Betty zuckte zusammen. »Ja, sicher, Clay. Eine Sekunde.«

Er wartete und versuchte sich einzureden, dass alles nur ein böser Traum war.

»Clay?«

»Ich bin noch dran, Mom.«

»Er hat auch nicht mit ihr gesprochen.«

Clay bekam so weiche Knie, dass er sich kaum noch auf den Beinen halten konnte.

»Okay, danke, Mom.«

»Nichts zu danken«, sagte Betty. »Können wir irgendetwas tun?«

»Nein … zumindest nicht, dass ich wüsste. Ach, und Mom …«

»Ja?«

»Entschuldige bitte, dass ich so unwirsch war.«

»Schon gut. Aber meinst du nicht, wir sollten nach ihr suchen? Vielleicht ist sie ja bei dem Wetter irgendwo mit dem Auto liegen geblieben.«

Er schloss die Augen. Sie hatten nur ein Auto, und mit dem war er am Morgen zur Arbeit gefahren. »Nein. Mit dem Truck war ich unterwegs. Ich muss jetzt Schluss machen, ich melde mich später wieder.«

Er wählte erneut und wartete ungeduldig, dass abgenommen wurde.

»911, wollen Sie einen Notfall melden?«

»Ich glaube, meiner Frau ist etwas passiert.«

»Ist sie im Moment bei Ihnen, Sir?«

Clay, der sich alle Mühe gab ruhig zu bleiben, überhörte die kalte Routine, die in der Stimme der Frau mitschwang.

»Nein. Ich bin eben von der Arbeit nach Hause gekommen und habe die Haustür unverschlossen vorgefunden. In der Küche liegt eine zerbrochene Tasse in einer Kaffeelache auf dem Boden, und das Waschbecken ist voller Blut.«

»Sind Sie Clay LeGrand aus der Denver Avenue 1943?«

»Ja.«

»Sind Sie ebenfalls verletzt, Sir?«

»Nein«, erwiderte Clay gereizt. »Ich habe es Ihnen doch gesagt … ich bin eben erst nach Hause gekommen.«

»Ich schicke einen Streifenwagen, Sir.«

»Okay, danke«, erwiderte Clay wie betäubt. Er konnte es immer noch nicht fassen, dass er das war, dem das gerade alles geschah.

»Bleiben Sie bitte, wo Sie sind, bis die Polizei eintrifft, Sir«, sagte die Frau in der Notrufzentrale.
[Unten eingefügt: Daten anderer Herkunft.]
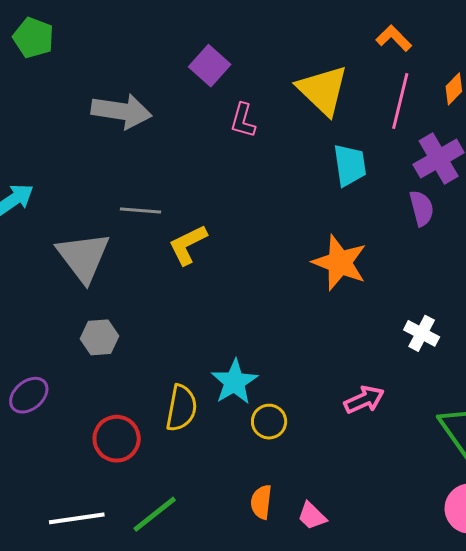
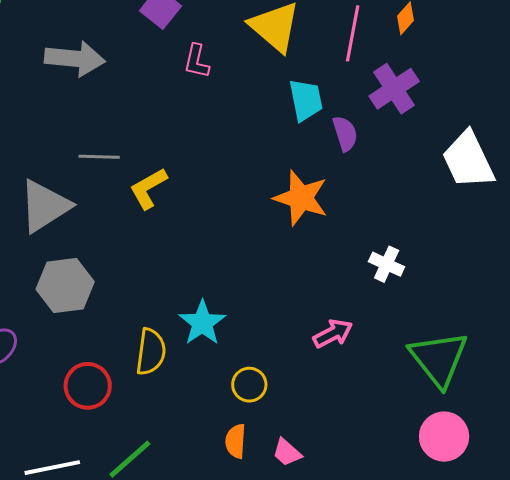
purple semicircle: (422, 208) -> (345, 133), moved
gray triangle: (83, 257) -> (45, 206), turned 38
gray hexagon: (100, 337) -> (65, 286), size x1.5
yellow circle: (269, 422) -> (249, 385), moved

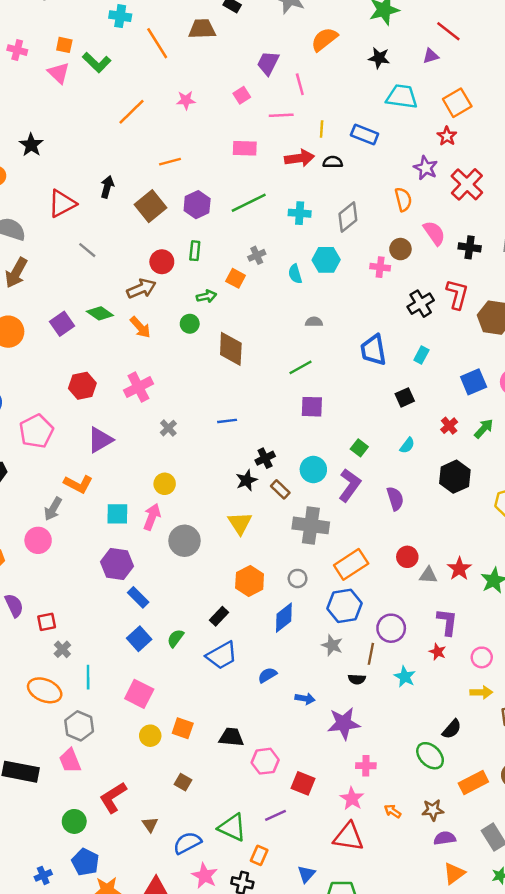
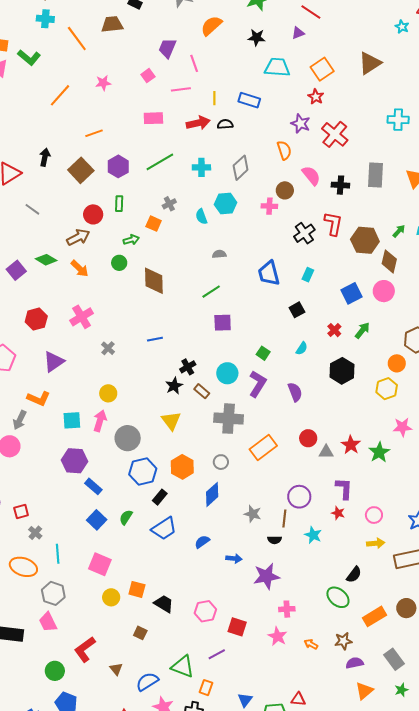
blue hexagon: (345, 606) -> (143, 472), moved
black trapezoid: (231, 737) -> (164, 604), moved, turned 30
red triangle: (348, 837) -> (298, 699), moved, size x0.6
Er spürte Verärgerung in sich aufsteigen. Wo zum Teufel sollte er ohne Frankie schon hingehen?

Kurz nach den drei Streifenwagen trafen auch zwei Detectives ein, und es dauerte nicht lange, bis Clay klar wurde, dass die Polizei offenbar entschlossen war, ihn für das Verschwinden seiner Frau verantwortlich zu machen. Aber das durfte nicht geschehen, weil die Ermittlungen so in einer Sackgasse enden würden. Und sie mussten Frankie finden. Er konnte nicht ohne sie leben.

»So, und Sie sagen also, dass Sie Ihre Frau heute Morgen gegen acht zum letzten Mal gesehen haben?

Clay holte tief Luft, um sich zu beruhigen. Als ihm der mit Schweiß vermischte Geruch seiner nassen Kleider in die Nase stieg, wurde ihm beinahe übel. Die Vorstellung, dass Frankie irgendwo da draußen in dem Unwetter sein könnte, brachte ihn langsam, aber sicher um den Verstand. Er wusste nicht, wo sie war, aber er wusste, dass sie nicht aus freien Stücken weggegangen war, wo immer sie jetzt auch sein mochte.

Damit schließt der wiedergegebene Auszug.